I miss you so much. Words can't even express how much I long for you to be by my side especially now. Ever since I got sick back in 2011, family Sundays with Kuya and Juliet have stopped. Well, they continued to go out but they no longer asked me to come. And now, they each have their own families to be with so it's really just me. Mom doesn't have a driver on Sundays, and we seldom go out just the two of us, most of the time it's with her friends and it's almost always to go to Resorts World.
I miss having meals with you. I miss our conversations, your jokes, your stories, your lessons. I miss how you always combed my hair and told me I was beautiful. How proud you were of us whenever we'd run into other people at the mall or wherever, and you'd introduce us and beam with pride whenever they'd tell you a compliment for us. I've been meaning to ask you this, were moms wired to criticize their children, or is it just Mom? It's just that she never really told me I was beautiful, at least not in the last decade. Whenever we're together, she always has something to say about how I look or how I dress. One time, I was telling her a story and she was looking at me intently. I thought she was listening to me, then all of a sudden she blurted out something about my messy eyebrows. She'd also pick on my (pimply) face in public, and tell me how big my hips are and how I should have a liposuction. Yes, Dad, I'm telling on her because my self-esteem really suffers whenever I'm with her. Maybe she means well. But I just wish she'd throw me a bone even once.
I miss hearing you sing in the shower, in the car, on stage. I miss the way your eyes would crinkle when you smile. I miss seeing you comb your hair and spray your perfume in front of the ornate wooden vanity. I miss waiting for you to come home late at night, giving you two kisses on the cheek, one on the lips and the tightest bear hug. That's what I miss the most, Dad. I miss hugging you.
Things are so different now. I know I might be settling down soon, and it breaks my heart knowing you won't be there to walk me down the aisle. You're the only one I want to walk me down the aisle, Dad. No one can replace you. I'm not sure if you would have liked Ronald, but one thing I can assure you is he's a very faithful member of the Church. He's been a choir member longer than I have, and he continues to perform his duty even when he's abroad. I couldn't be more proud of him, Dad. And he loves me very much. He respects me and is very patient with me. He never gave up on me even after I gave up on him. And he was there after he found out I got sick. He has never left me since. If you were alive, I think you would see it too. I'd be okay.

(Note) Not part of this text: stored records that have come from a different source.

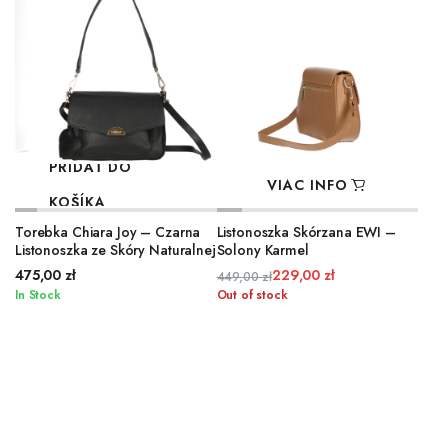
PRIDAŤ DO
VIAC INFO
KOŠÍKA
Torebka Chiara Joy – Czarna
Listonoszka Skórzana EWI –
Listonoszka ze Skóry Naturalnej
Solony Karmel
475,00
zł
229,00
zł
449,00
zł
Pôvodná
Aktuálna
In Stock
Out of stock
cena
cena
bola:
je:
449,00 zł.
229,00 zł.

I miss you Dad. You were the best mother and father to us when we were all living under your roof. Those were the best four years of my family life. Thank you for showing us that it's possible to put your family first no matter how busy you are at work. I cannot say what kind of man you were, but I will never get tired of telling people what kind of father you were: the best.
I miss you Dad. The years don't lessen the pain. I am looking forward to the day when I can hug you again.